With no formal education, no real family, and no friends, Heloise has to remake her life—again. Disappearing will be the easy part. She's done it before and she can do it again. A new name and a new place aren't hard to come by if you know the right people. The trick will be living long enough to start a new life.
British author and frequent commentator in British media, Kate Williams has built her reputation in the literary world through her two acclaimed biographies, England's Mistress: The Infamous Life of Emma Hamilton and Becoming Queen Victoria. Now she's ready for her fiction debut. Her first novel, The Pleasures of Men , contains all of the elements for a perfect end-of-summer read: mystery, murder, family secrets, and a young woman trying to make sense of it all.
In July 1840, the young Queen Victoria has just entered her third year on the throne when a major economic downturn fills the city with tension and torment. During a scorching London heat wave, orphaned, nineteen-year-old Catherine Sorgeiul stays locked away in her uncle's home, a peculiar place where death masks adorn the walls and certain rooms are strictly forbidden. During this time, a serial killer strikes-preying on young, vulnerable girls. His murder style is especially gruesome-his victims' hair is braided and then thrust into their mouths, and their limbs are folded grotesquely behind them, like wounded birds. The murderer is nicknamed the Man of Crows.
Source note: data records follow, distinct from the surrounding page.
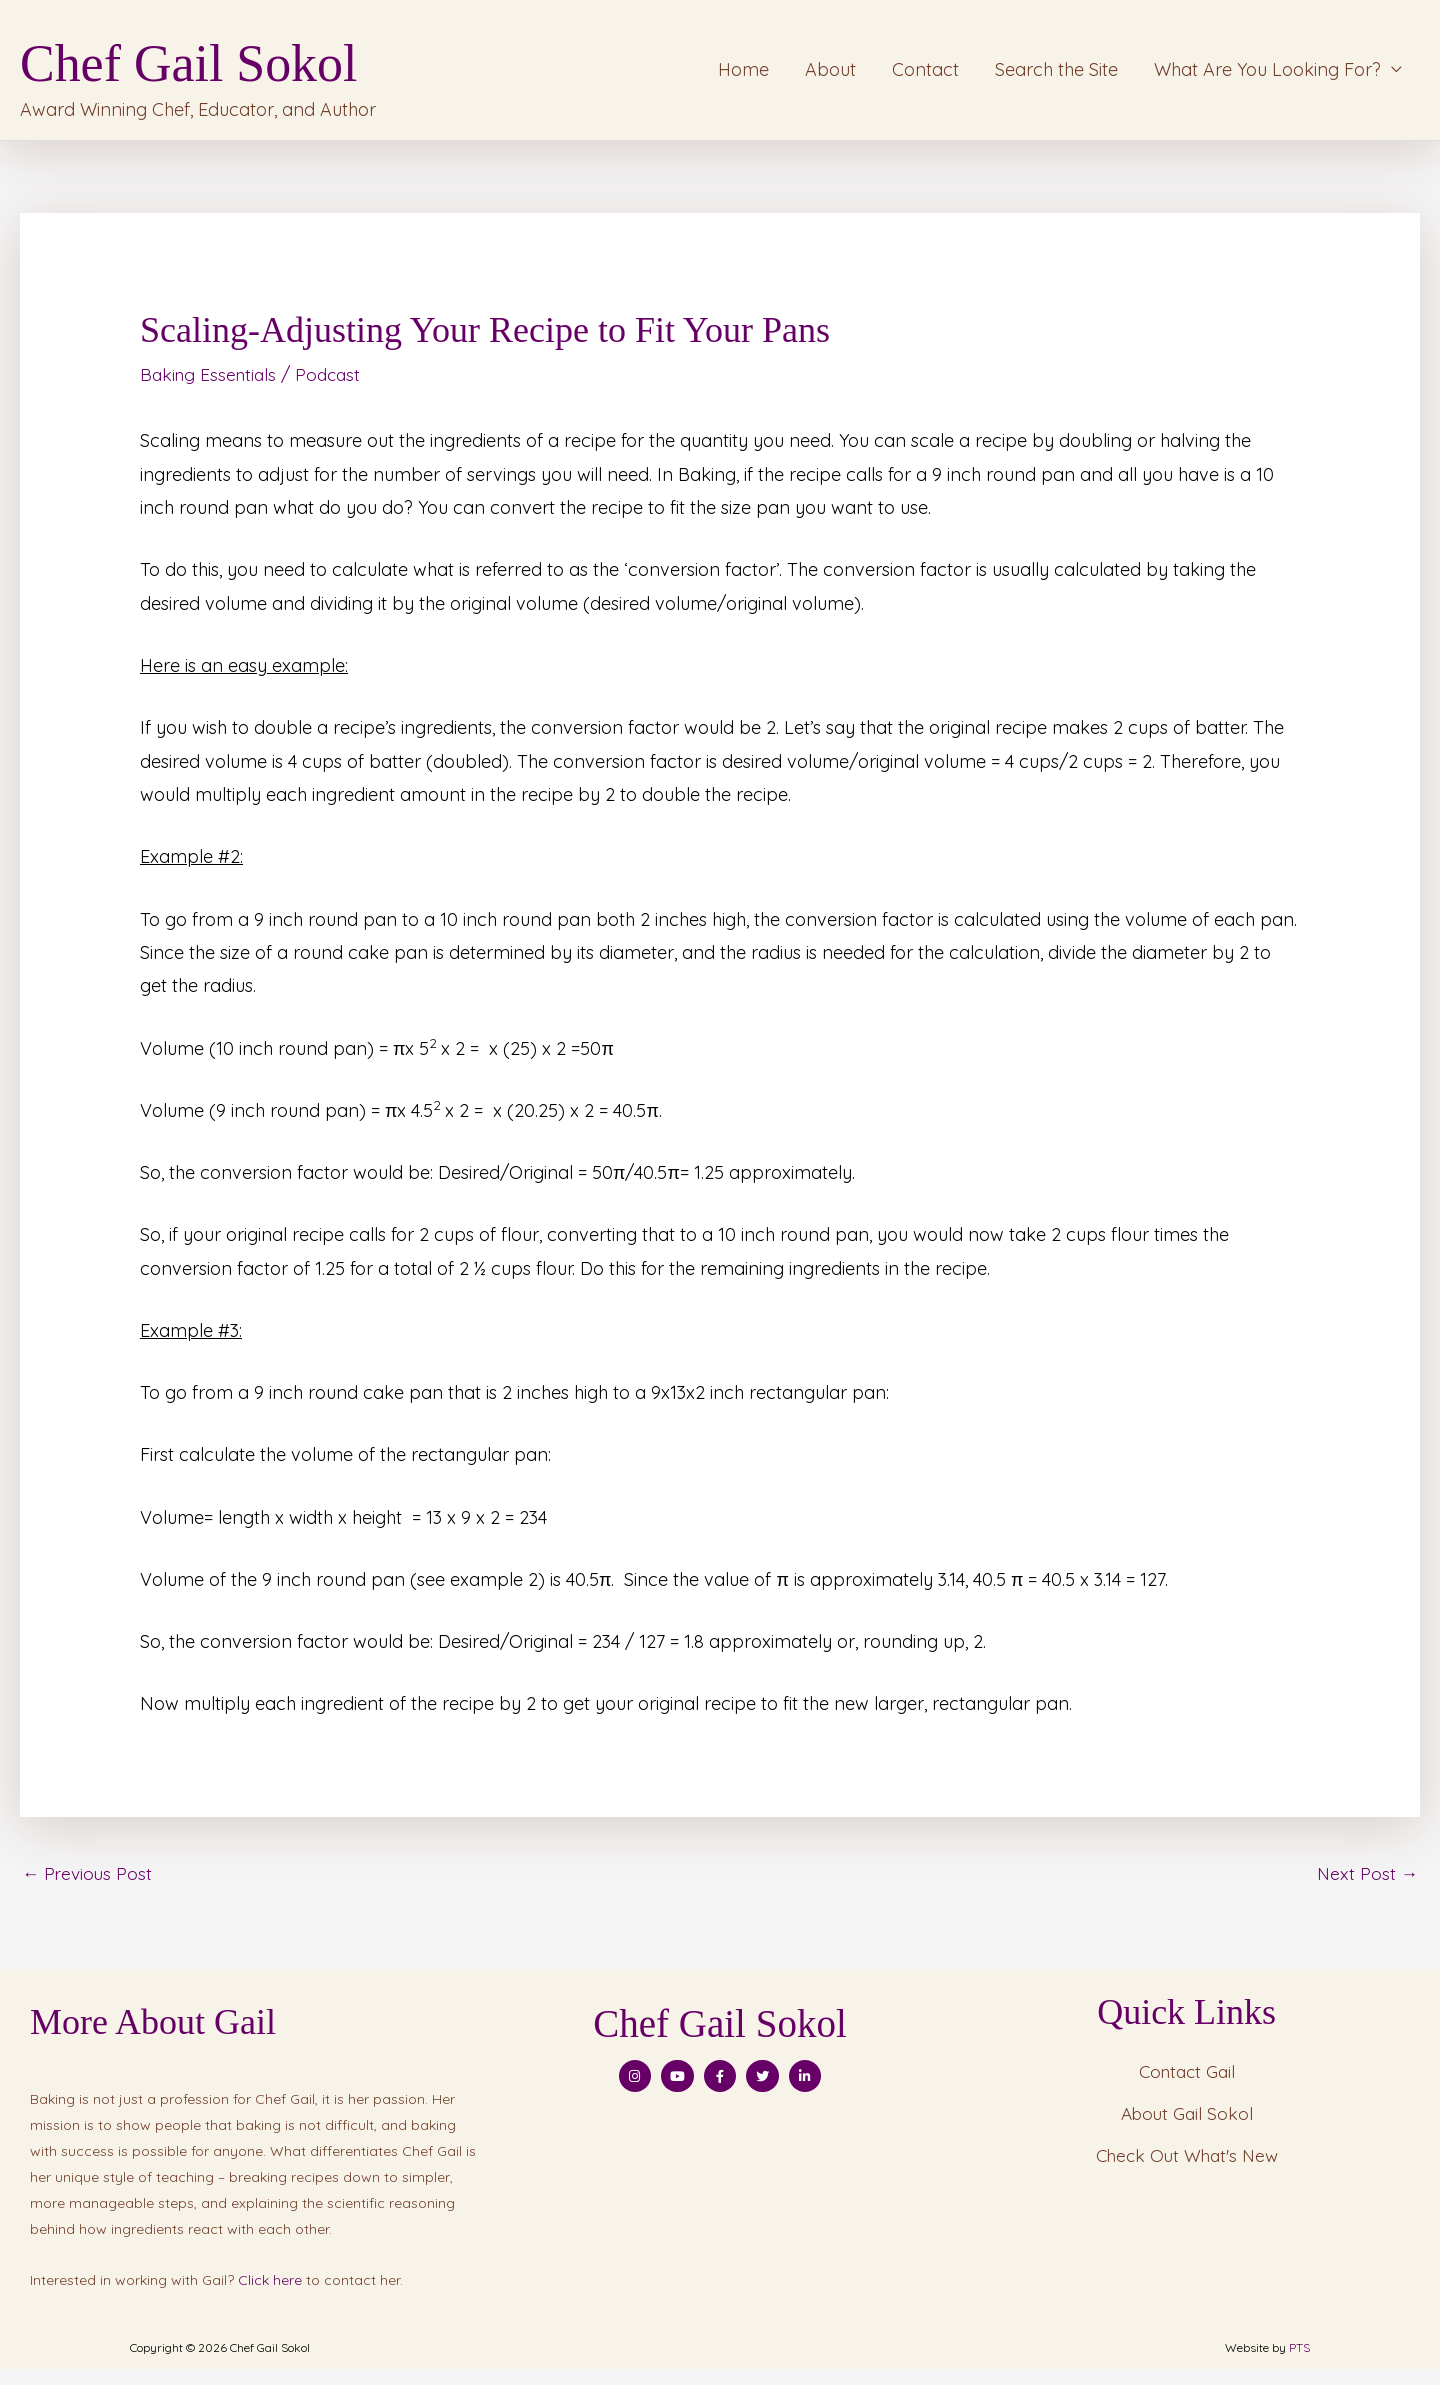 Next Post (1366, 1887)
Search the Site (1056, 76)
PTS (1299, 2363)
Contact (925, 76)
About (830, 76)
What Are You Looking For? (1267, 76)
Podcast (335, 388)
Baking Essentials (211, 388)
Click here (270, 2295)
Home (743, 76)
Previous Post (89, 1887)
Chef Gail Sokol (267, 63) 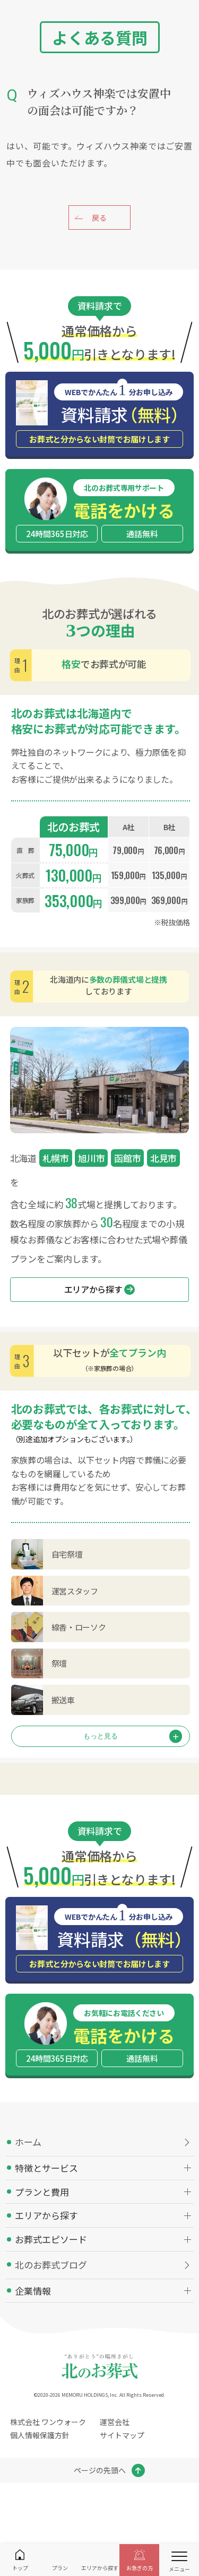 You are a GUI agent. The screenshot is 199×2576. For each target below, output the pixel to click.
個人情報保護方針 (40, 2435)
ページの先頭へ (100, 2470)
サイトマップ (122, 2435)
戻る (99, 217)
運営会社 (114, 2421)
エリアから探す (99, 1289) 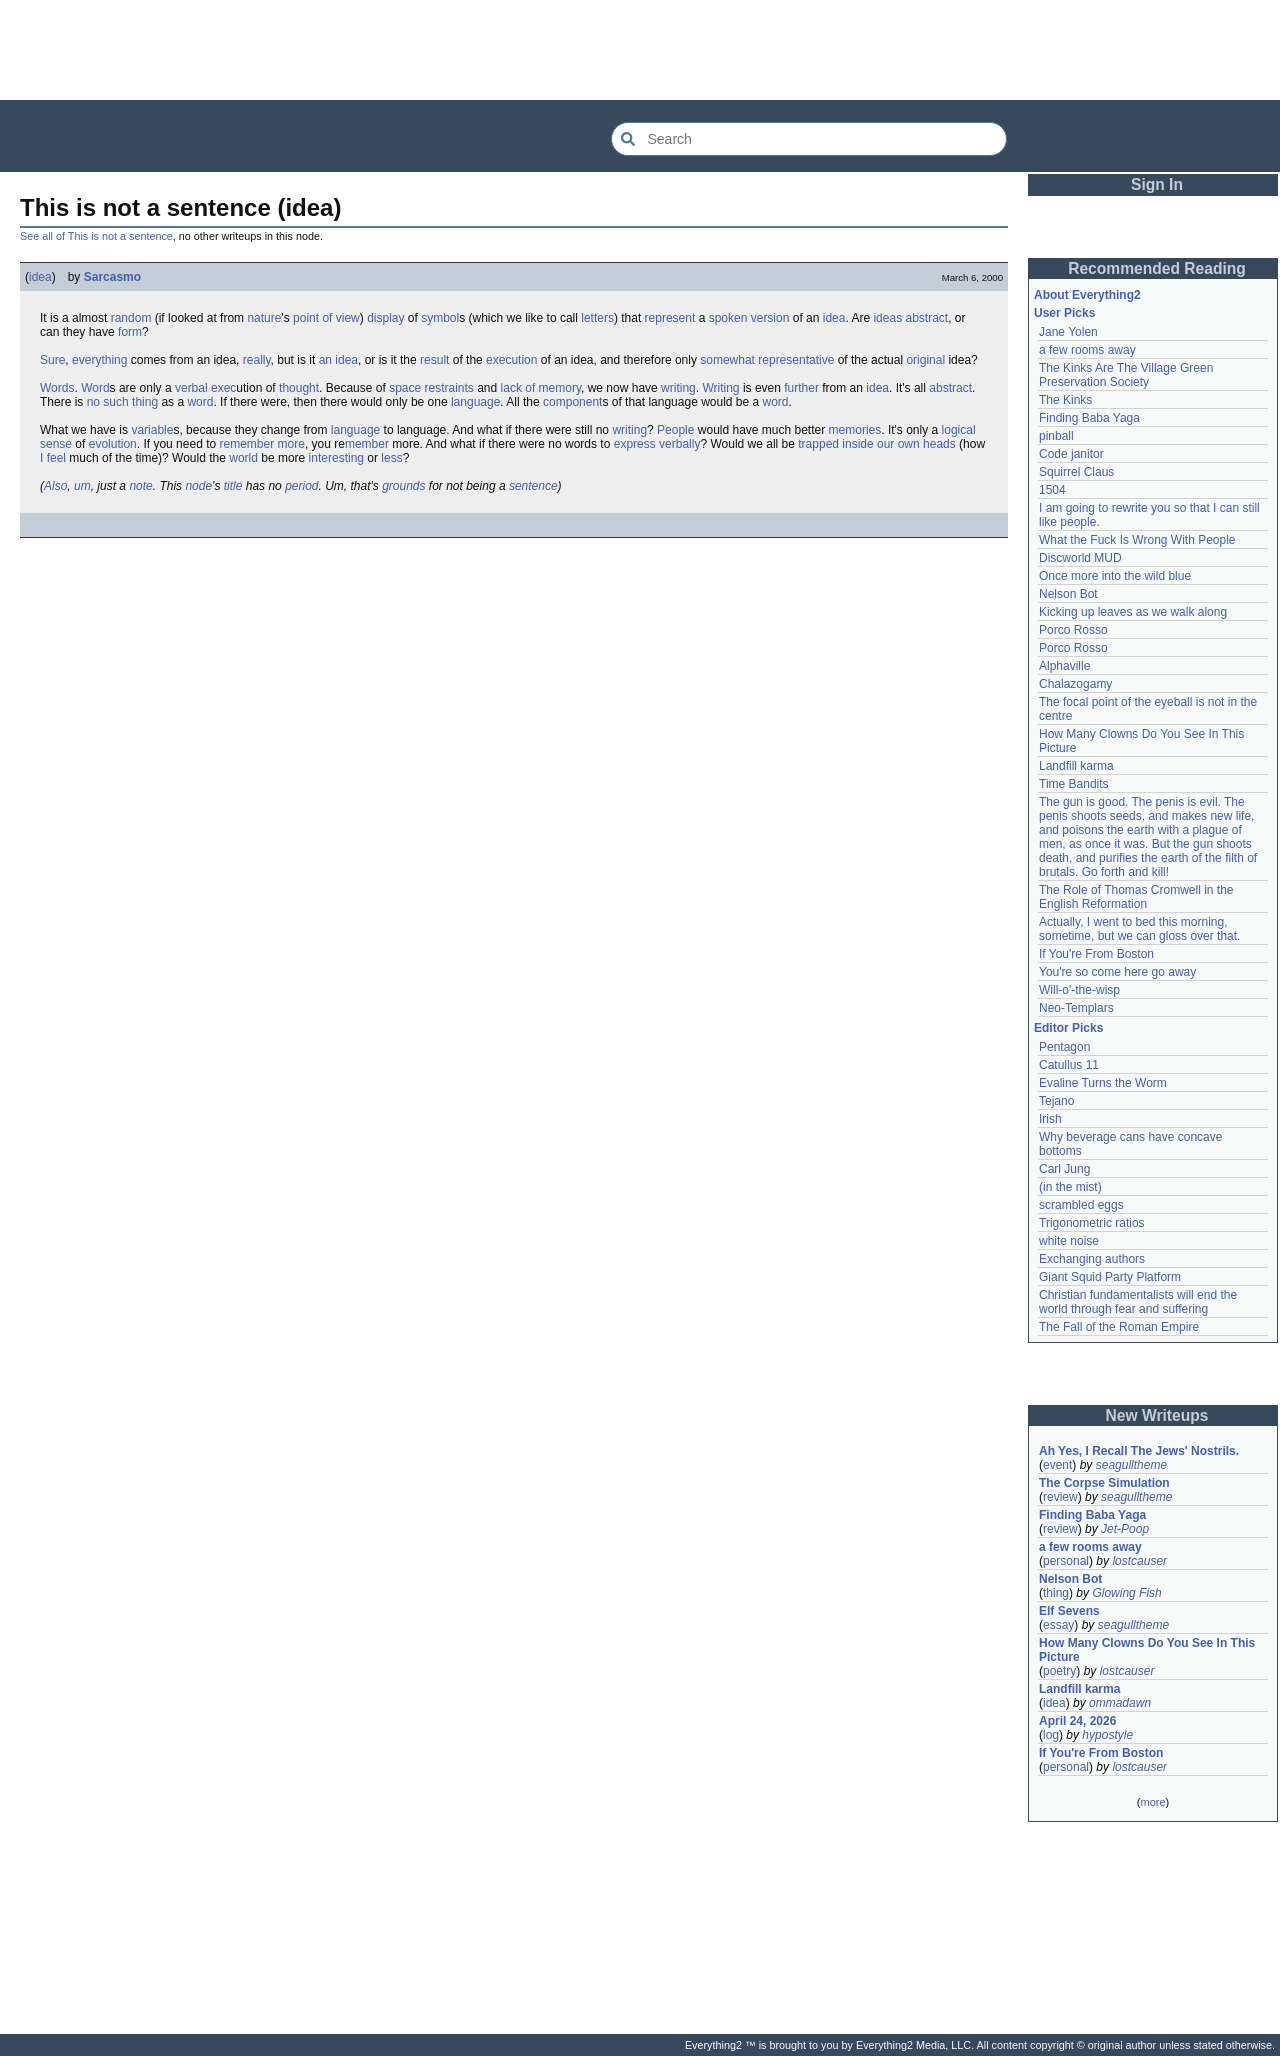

Catherine, already carrying a freighted history of dark thoughts and peculiar dreams, believes if she can understand the Man of Crows, then she'll be able to uncover his identity. She begins writing stories about the victims-women on their own and vulnerable in the big city-and gradually the murderer's story as well. But she soon realizes that she has involved herself in a web of betrayal, deceit, and terror that threatens her and all those around her. Will Catherine find the man responsible for these deaths... or will he find her first?
In The Pleasures of Men, Williams succeeds in provoking chills as readers discover the secrets of Catherine's family and the Man of Crows.